2 Corinthians 4:3-6 is about how it is that some people seem to see the light of the Gospel and others don’t; about the way in which Christians should not “proclaim ourselves” but rather proclaim Jesus Christ as Lord.
Mark 9:2-9 is the Transfiguration.
One of my own pieces, a setting of a poem by Marnanel Thurman, would be appropriate for this Sunday. It’s for flexible choir, it can be sung unison with or without solos or up to SAB. The music is available from CPDL and there is a demo recording on Youtube.
What’s seen is seen, and cannot be unknown;
and so he turned my soul, and turns it still.
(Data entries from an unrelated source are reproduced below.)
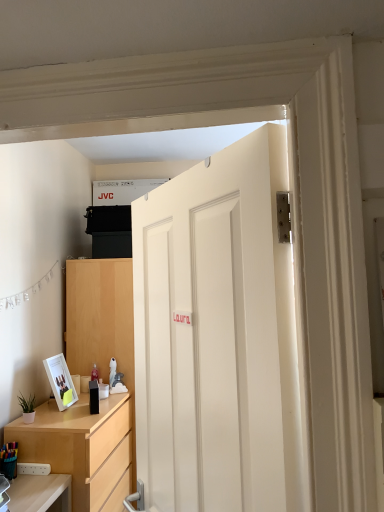 This screenshot has height=512, width=384. In order to click on vacant area that is situated to the right of white glossy picture frame at lower left in this screenshot , I will do `click(78, 406)`. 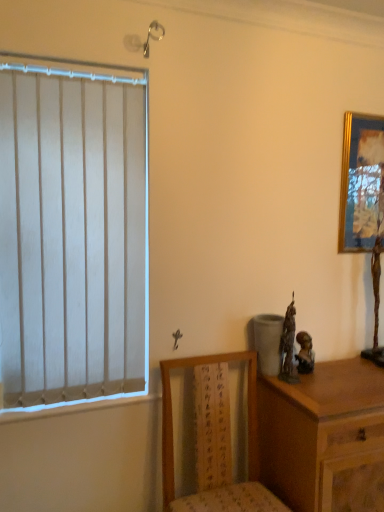 Question: Is gold-framed picture at upper right outside wooden chair at lower center?

Choices:
 (A) no
 (B) yes

Answer: (B)

Question: From the image's perspective, does gold-framed picture at upper right appear higher than wooden chair at lower center?

Choices:
 (A) yes
 (B) no

Answer: (A)

Question: Is gold-framed picture at upper right surrounding wooden chair at lower center?

Choices:
 (A) yes
 (B) no

Answer: (B)

Question: Is gold-framed picture at upper right shorter than wooden chair at lower center?

Choices:
 (A) no
 (B) yes

Answer: (B)

Question: From a real-world perspective, is gold-framed picture at upper right over wooden chair at lower center?

Choices:
 (A) no
 (B) yes

Answer: (B)

Question: Is gold-framed picture at upper right to the left of wooden chair at lower center from the viewer's perspective?

Choices:
 (A) yes
 (B) no

Answer: (B)

Question: From the image's perspective, is gold-framed picture at upper right on top of wooden chest of drawers at right?

Choices:
 (A) yes
 (B) no

Answer: (A)

Question: Is gold-framed picture at upper right bigger than wooden chest of drawers at right?

Choices:
 (A) yes
 (B) no

Answer: (B)

Question: Is gold-framed picture at upper right at the right side of wooden chest of drawers at right?

Choices:
 (A) yes
 (B) no

Answer: (A)

Question: Is gold-framed picture at upper right far away from wooden chest of drawers at right?

Choices:
 (A) no
 (B) yes

Answer: (A)

Question: Is wooden chest of drawers at right surrounded by gold-framed picture at upper right?

Choices:
 (A) yes
 (B) no

Answer: (B)

Question: Is gold-framed picture at upper right positioned with its back to wooden chest of drawers at right?

Choices:
 (A) no
 (B) yes

Answer: (A)

Question: Does wooden chair at lower center have a greater height compared to wooden chest of drawers at right?

Choices:
 (A) yes
 (B) no

Answer: (B) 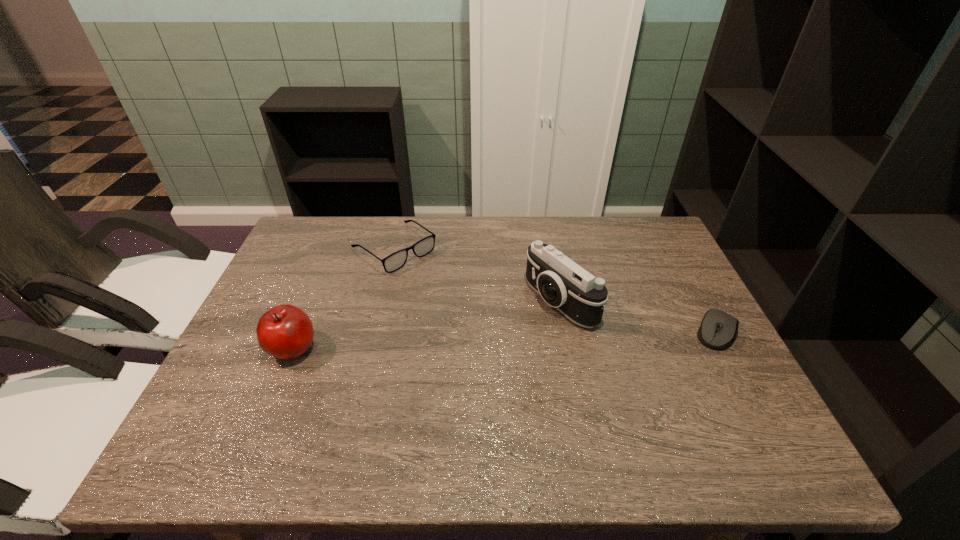 Image resolution: width=960 pixels, height=540 pixels. In order to click on free location at the far right corner in this screenshot , I will do `click(654, 225)`.

Where is `free space at the near right corner of the desktop`? This screenshot has height=540, width=960. free space at the near right corner of the desktop is located at coordinates (707, 390).

Locate an element on the screen. unoccupied position between the second tallest object and the third object from left to right is located at coordinates (426, 325).

The width and height of the screenshot is (960, 540). In order to click on free space that is in between the computer equipment and the second object from right to left in this screenshot , I will do (x=639, y=317).

At what (x,y) coordinates should I click in order to perform the action: click on vacant space that's between the third tallest object and the camera. Please return your answer as a coordinate pair (x, y). The width and height of the screenshot is (960, 540). Looking at the image, I should click on (477, 275).

Find the location of a particular element. This screenshot has width=960, height=540. free space between the spectacles and the third shortest object is located at coordinates (344, 298).

I want to click on vacant area that lies between the second object from right to left and the second tallest object, so click(x=426, y=325).

Where is `vacant region between the apple and the computer equipment`? The width and height of the screenshot is (960, 540). vacant region between the apple and the computer equipment is located at coordinates (505, 340).

Locate an element on the screen. The width and height of the screenshot is (960, 540). free spot between the apple and the camera is located at coordinates (426, 325).

You are a GUI agent. You are given a task and a screenshot of the screen. Output one action in this format:
    pyautogui.click(x=<x>, y=<y>)
    Task: Click on the empty space between the apple and the spectacles
    This screenshot has width=960, height=540.
    Given the screenshot: What is the action you would take?
    pyautogui.click(x=344, y=298) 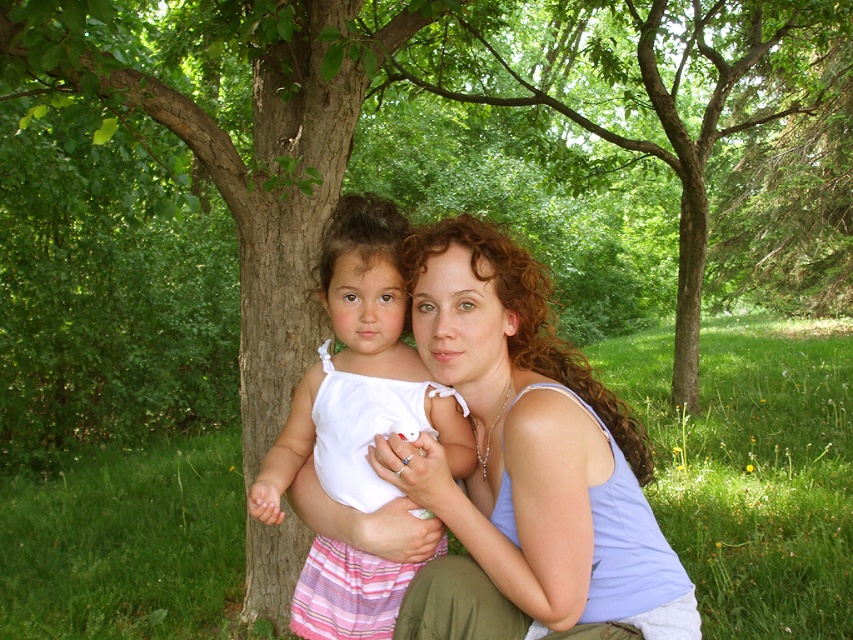 Can you confirm if green leafy tree at center is positioned above white cotton dress at center?

Yes, green leafy tree at center is above white cotton dress at center.

The image size is (853, 640). I want to click on green leafy tree at center, so click(x=688, y=125).

In the scene shown: Is light blue tank top at center above white cotton dress at center?

Yes.

Does light blue tank top at center have a lesser width compared to white cotton dress at center?

Incorrect, light blue tank top at center's width is not less than white cotton dress at center's.

Is point (605, 481) more distant than point (410, 396)?

No, (605, 481) is closer to viewer.

The height and width of the screenshot is (640, 853). In order to click on light blue tank top at center in this screenshot , I will do `click(523, 460)`.

Describe the element at coordinates (688, 125) in the screenshot. The width and height of the screenshot is (853, 640). I see `green leafy tree at center` at that location.

Between green leafy tree at center and light blue tank top at center, which one is positioned higher?

green leafy tree at center is above.

Between point (811, 196) and point (613, 461), which one is positioned in front?

Positioned in front is point (613, 461).

Locate an element on the screen. This screenshot has width=853, height=640. green leafy tree at center is located at coordinates (688, 125). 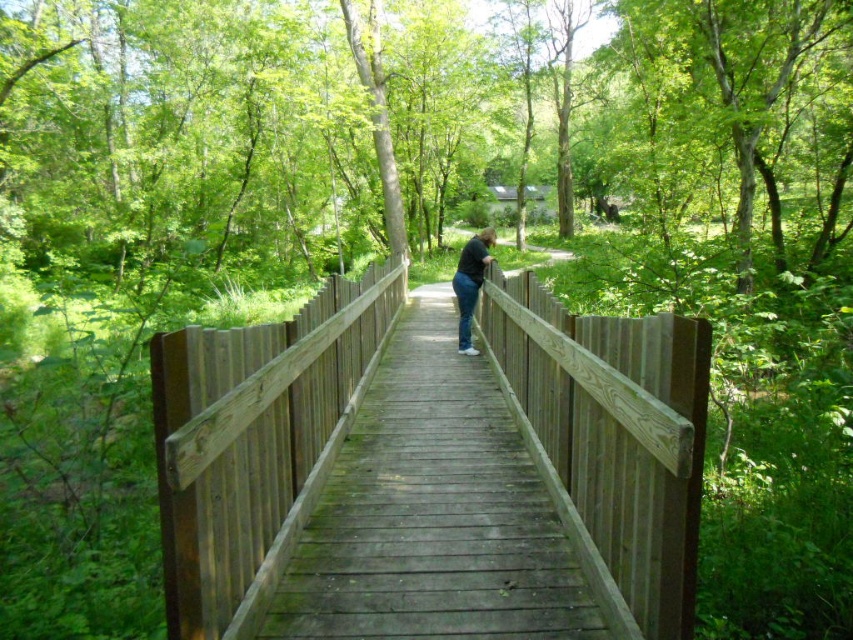 Question: Does wooden bridge at center have a smaller size compared to dark blue jeans at center?

Choices:
 (A) yes
 (B) no

Answer: (A)

Question: Does wooden bridge at center have a greater width compared to dark blue jeans at center?

Choices:
 (A) yes
 (B) no

Answer: (B)

Question: Among these objects, which one is farthest from the camera?

Choices:
 (A) wooden bridge at center
 (B) dark blue jeans at center

Answer: (B)

Question: Can you confirm if wooden bridge at center is positioned above dark blue jeans at center?

Choices:
 (A) yes
 (B) no

Answer: (B)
We’d walked a while, just him and us alone;
we’d wandered up some ordinary hill.
The air was cold. The conversation died.
I wondered if I’d left the stove alight.
The curtains of the world were torn aside,
and naked glory overwhelmed my sight;
and oh, the voice, that called to him by name,
so comforting, so terrible to hear:
that man I knew, the same, yet not the same,
touches my arm, and tells me not to fear;
but as I raise my eyes, the light is gone,
and life, and something more, must carry on.
If you’re after something more traditional, any setting of O Nata Lux would be good. I don’t currently have one in the database, though, so if you know of one composed by a woman, do use the submit music form to let me know about it.
Some non-Cecilia’s List deadlines and a winter bug slowed me right down, and I ended up skipping Candlemas (2nd February) and the Sunday afterward (4th February) here, both of which I actually have some good recommendations for. I’m trying to get caught up this week before going away so that I don’t get further behind and end up feeling even more overwhelmed. So far I’m about halfway through the easy part of my data entry backlog. And I do have music of my own for Ash Wednesday, at least.